The main characters in this book have all been friends for the last decade when they all worked together at a job with a terrible manager. Roisin is now a schoolteacher and has been dating her screenwriter boyfriend Joe for almost ten years. Recently, Joe has made it big with a very popular screenplay. Meredith is a single lesbian, and she lives with Gina, who has a perpetual crush on Matt. Matt is a womanizer from a very rich family. Finally, Dev and his new fiancé, Anita, round out the group.
The book begins with the group of friends meeting at a posh rented manor for a fun weekend. Roisin is becoming more and more disillusioned with Joe because he seems ever more distant and unfriendly since he became famously popular. Everything kind of implodes when a famous actress shows up looking for Matt, and Gina has enough, kicking her out of the house. Matt ends up leaving with her. Then Joe's newest show premiers and Roisin realizes Joe was using her personal life as fodder for his show, and he didn't even warn her.
After the weekend, Joe is heading off to America for work, and Roisin goes to help her mother run the bar that is their family business. Suddenly Roisin doesn't trust Joe and wonders if he cheated on her, like the main character in his show did. She asks Matt for some help, and he comes down. Roisin and Matt start spending some more time together, and even Matt helps out at the bar. Roisin discovers that Matt is more than what he seemed to be, and that he's been in love with her from before she was with Joe.
There's still a fair bit of drama between Roisin and Joe as they figure out their breakup and Roisin discovers the extent of his betrayal. Roisin also has a difficult relationship with her mother.

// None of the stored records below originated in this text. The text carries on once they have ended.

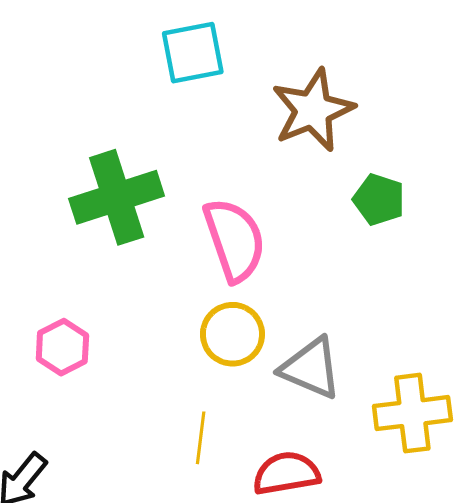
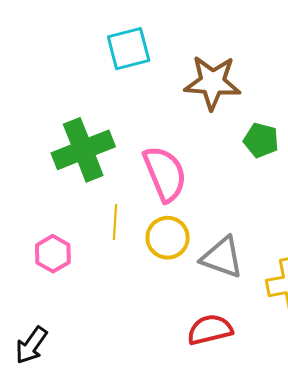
brown star: (313, 110) -> (212, 82), turned 30
yellow line: (201, 438) -> (115, 222), moved

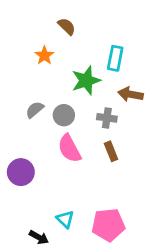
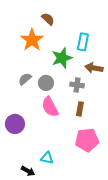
orange star: (44, 56) -> (32, 40), size x1.6
brown rectangle: (111, 151) -> (80, 109), turned 32
cyan triangle: (65, 219) -> (47, 158), turned -32
pink pentagon: (108, 225) -> (87, 140), moved

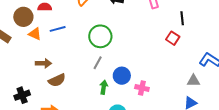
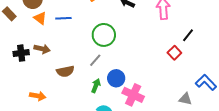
black line: (182, 18) -> (188, 35), turned 32
brown semicircle: (57, 80) -> (65, 71), moved
pink cross: (142, 88) -> (133, 95), size x1.5
black cross: (22, 95) -> (21, 53), moved

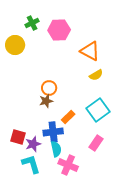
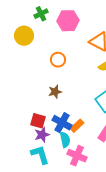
orange circle: (49, 88) -> (58, 60), moved
orange rectangle: (68, 117) -> (77, 126), moved
blue cross: (53, 132) -> (62, 123), turned 36
red square: (18, 137) -> (38, 121), moved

McFarlane is a very good storyteller. I always found this book interesting, and I always looked forward to reading more. But I couldn't quite understand why Roisin and Matt liked each other. Even after being friends for ten years, Roisin barely knew Matt, and believed all kinds of bad things about him. And Matt didn't feel like a real character. At first he was almost unbelievably bad, and then he became unbelievably good. I couldn't even relate to Roisin's relationship with her mother. So, I'm definitely reading McFarlane's next book, but this one was a little more meh for me.